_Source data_
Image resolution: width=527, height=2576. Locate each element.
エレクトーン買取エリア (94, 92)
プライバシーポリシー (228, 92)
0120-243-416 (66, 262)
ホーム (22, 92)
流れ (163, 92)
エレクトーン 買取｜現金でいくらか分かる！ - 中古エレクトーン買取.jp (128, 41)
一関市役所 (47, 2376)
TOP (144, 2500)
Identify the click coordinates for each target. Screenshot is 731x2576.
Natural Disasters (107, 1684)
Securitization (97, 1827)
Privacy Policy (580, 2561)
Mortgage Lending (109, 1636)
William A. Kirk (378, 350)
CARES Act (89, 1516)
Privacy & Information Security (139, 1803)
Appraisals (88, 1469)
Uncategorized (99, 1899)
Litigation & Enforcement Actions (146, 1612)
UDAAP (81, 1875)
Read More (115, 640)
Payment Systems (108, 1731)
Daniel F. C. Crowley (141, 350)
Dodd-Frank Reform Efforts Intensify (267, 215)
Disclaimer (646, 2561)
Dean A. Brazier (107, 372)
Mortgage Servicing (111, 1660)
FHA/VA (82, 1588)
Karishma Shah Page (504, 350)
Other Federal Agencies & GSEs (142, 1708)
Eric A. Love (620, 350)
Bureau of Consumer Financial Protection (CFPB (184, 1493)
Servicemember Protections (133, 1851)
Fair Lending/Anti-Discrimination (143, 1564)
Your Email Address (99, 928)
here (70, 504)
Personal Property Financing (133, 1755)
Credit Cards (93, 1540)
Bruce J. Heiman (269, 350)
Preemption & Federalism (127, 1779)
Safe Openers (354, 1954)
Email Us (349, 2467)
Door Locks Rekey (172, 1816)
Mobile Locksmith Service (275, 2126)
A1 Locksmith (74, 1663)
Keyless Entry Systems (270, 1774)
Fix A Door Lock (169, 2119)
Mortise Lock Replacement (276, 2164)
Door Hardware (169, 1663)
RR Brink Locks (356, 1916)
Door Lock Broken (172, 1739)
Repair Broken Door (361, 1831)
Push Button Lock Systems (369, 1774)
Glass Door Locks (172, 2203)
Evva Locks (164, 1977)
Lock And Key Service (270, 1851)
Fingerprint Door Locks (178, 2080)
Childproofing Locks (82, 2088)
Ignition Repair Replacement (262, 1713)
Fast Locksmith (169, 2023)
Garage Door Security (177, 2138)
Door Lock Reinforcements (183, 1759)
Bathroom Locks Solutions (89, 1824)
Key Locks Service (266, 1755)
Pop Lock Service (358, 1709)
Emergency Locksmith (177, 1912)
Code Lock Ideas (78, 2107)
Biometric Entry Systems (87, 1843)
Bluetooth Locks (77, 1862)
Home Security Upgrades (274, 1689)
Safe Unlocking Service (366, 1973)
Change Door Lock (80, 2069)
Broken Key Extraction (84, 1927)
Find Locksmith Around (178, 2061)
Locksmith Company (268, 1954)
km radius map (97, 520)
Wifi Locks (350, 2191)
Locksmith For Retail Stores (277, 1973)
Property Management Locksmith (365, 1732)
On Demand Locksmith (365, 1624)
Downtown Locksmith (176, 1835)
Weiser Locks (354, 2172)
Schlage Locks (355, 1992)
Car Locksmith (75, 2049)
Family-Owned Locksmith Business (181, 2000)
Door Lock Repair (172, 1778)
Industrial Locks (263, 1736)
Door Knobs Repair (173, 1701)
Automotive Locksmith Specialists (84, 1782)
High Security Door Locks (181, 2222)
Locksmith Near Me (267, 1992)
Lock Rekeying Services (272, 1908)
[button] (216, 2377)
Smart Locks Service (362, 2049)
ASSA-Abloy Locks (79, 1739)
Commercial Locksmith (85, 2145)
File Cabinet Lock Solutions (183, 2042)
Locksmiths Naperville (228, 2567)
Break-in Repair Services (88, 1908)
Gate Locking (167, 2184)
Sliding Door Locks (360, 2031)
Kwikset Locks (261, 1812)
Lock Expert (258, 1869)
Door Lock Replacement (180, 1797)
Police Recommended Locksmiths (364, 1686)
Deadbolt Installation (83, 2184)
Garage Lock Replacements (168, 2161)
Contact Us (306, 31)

_WHAT THE TASK ASKS_
In your response, reproduce the records exactly, every one.

_ANSWER TO THIS EXERCISE_
Image resolution: width=527, height=2576. Locate each element.
エレクトーン買取エリア (94, 92)
プライバシーポリシー (228, 92)
0120-243-416 (66, 262)
ホーム (22, 92)
流れ (163, 92)
エレクトーン 買取｜現金でいくらか分かる！ - 中古エレクトーン買取.jp (128, 41)
一関市役所 (47, 2376)
TOP (144, 2500)
Identify the click coordinates for each target. Screenshot is 731x2576.
Natural Disasters (107, 1684)
Securitization (97, 1827)
Privacy Policy (580, 2561)
Mortgage Lending (109, 1636)
William A. Kirk (378, 350)
CARES Act (89, 1516)
Privacy & Information Security (139, 1803)
Appraisals (88, 1469)
Uncategorized (99, 1899)
Litigation & Enforcement Actions (146, 1612)
UDAAP (81, 1875)
Read More (115, 640)
Payment Systems (108, 1731)
Daniel F. C. Crowley (141, 350)
Dodd-Frank Reform Efforts Intensify (267, 215)
Disclaimer (646, 2561)
Dean A. Brazier (107, 372)
Mortgage Servicing (111, 1660)
FHA/VA (82, 1588)
Karishma Shah Page (504, 350)
Other Federal Agencies & GSEs (142, 1708)
Eric A. Love (620, 350)
Bureau of Consumer Financial Protection (CFPB (184, 1493)
Servicemember Protections (133, 1851)
Fair Lending/Anti-Discrimination (143, 1564)
Your Email Address (99, 928)
here (70, 504)
Personal Property Financing (133, 1755)
Credit Cards (93, 1540)
Bruce J. Heiman (269, 350)
Preemption & Federalism (127, 1779)
Safe Openers (354, 1954)
Email Us (349, 2467)
Door Locks Rekey (172, 1816)
Mobile Locksmith Service (275, 2126)
A1 Locksmith (74, 1663)
Keyless Entry Systems (270, 1774)
Fix A Door Lock (169, 2119)
Mortise Lock Replacement (276, 2164)
Door Hardware (169, 1663)
RR Brink Locks (356, 1916)
Door Lock Broken (172, 1739)
Repair Broken Door (361, 1831)
Push Button Lock Systems (369, 1774)
Glass Door Locks (172, 2203)
Evva Locks (164, 1977)
Lock And Key Service (270, 1851)
Fingerprint Door Locks (178, 2080)
Childproofing Locks (82, 2088)
Ignition Repair Replacement (262, 1713)
Fast Locksmith (169, 2023)
Garage Door Security (177, 2138)
Door Lock Reinforcements (183, 1759)
Bathroom Locks Solutions (89, 1824)
Key Locks Service (266, 1755)
Pop Lock Service (358, 1709)
Emergency Locksmith (177, 1912)
Code Lock Ideas (78, 2107)
Biometric Entry Systems (87, 1843)
Bluetooth Locks (77, 1862)
Home Security Upgrades (274, 1689)
Safe Unlocking Service (366, 1973)
Change Door Lock (80, 2069)
Broken Key Extraction (84, 1927)
Find Locksmith Around (178, 2061)
Locksmith Company (268, 1954)
km radius map (97, 520)
Wifi Locks (350, 2191)
Locksmith For Retail Stores (277, 1973)
Property Management Locksmith (365, 1732)
On Demand Locksmith (365, 1624)
Downtown Locksmith (176, 1835)
Weiser Locks (354, 2172)
Schlage Locks (355, 1992)
Car Locksmith (75, 2049)
Family-Owned Locksmith Business (181, 2000)
Door Lock Repair (172, 1778)
Industrial Locks (263, 1736)
Door Knobs Repair (173, 1701)
Automotive Locksmith Specialists (84, 1782)
High Security Door Locks (181, 2222)
Locksmith Near Me (267, 1992)
Lock Rekeying Services (272, 1908)
[button] (216, 2377)
Smart Locks Service (362, 2049)
ASSA-Abloy Locks (79, 1739)
Commercial Locksmith (85, 2145)
File Cabinet Lock Solutions (183, 2042)
Locksmiths Naperville (228, 2567)
Break-in Repair Services (88, 1908)
Gate Locking (167, 2184)
Sliding Door Locks (360, 2031)
Kwikset Locks (261, 1812)
Lock Expert (258, 1869)
Door Lock Replacement (180, 1797)
Police Recommended Locksmiths (364, 1686)
Deadbolt Installation (83, 2184)
Garage Lock Replacements (168, 2161)
Contact Us (306, 31)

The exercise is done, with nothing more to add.